**ENTRIES SHOWN**
>>>>>
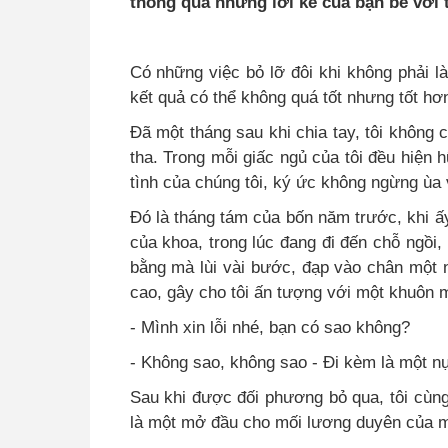
thông qua những lời kể của bạn bè với t
Có những việc bỏ lỡ đôi khi không phải l
kết quả có thể không quá tốt nhưng tốt hơ
Đã một tháng sau khi chia tay, tôi không
tha
.
Trong mỗi giấc ngủ của tôi đều hiện 
tình của chúng tôi, ký ức không ngừng ùa
Đó là tháng tám của bốn năm trước, khi ấy
của khoa, trong lúc đang đi đến chỗ ngồi,
bằng mà lùi vài bước, đạp vào chân một n
cao, gây cho tôi ấn tượng với một khuôn mặt
- Mình xin lỗi nhé, bạn có sao không?
- Không sao, không sao - Đi kèm là một nụ
Sau khi được đối phương bỏ qua, tôi cùng
là một mở đầu cho mối lương duyên của m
<<<<<
**WHAT THE TASK ASKS**
In the copy, omit the pictures and reproduce every entry exactly.

**ANSWER TO THIS EXERCISE**
thông qua những lời kể của bạn bè với t
Có những việc bỏ lỡ đôi khi không phải l
kết quả có thể không quá tốt nhưng tốt hơ
Đã một tháng sau khi chia tay, tôi không
tha
.
Trong mỗi giấc ngủ của tôi đều hiện 
tình của chúng tôi, ký ức không ngừng ùa
Đó là tháng tám của bốn năm trước, khi ấy
của khoa, trong lúc đang đi đến chỗ ngồi,
bằng mà lùi vài bước, đạp vào chân một n
cao, gây cho tôi ấn tượng với một khuôn mặt
- Mình xin lỗi nhé, bạn có sao không?
- Không sao, không sao - Đi kèm là một nụ
Sau khi được đối phương bỏ qua, tôi cùng
là một mở đầu cho mối lương duyên của m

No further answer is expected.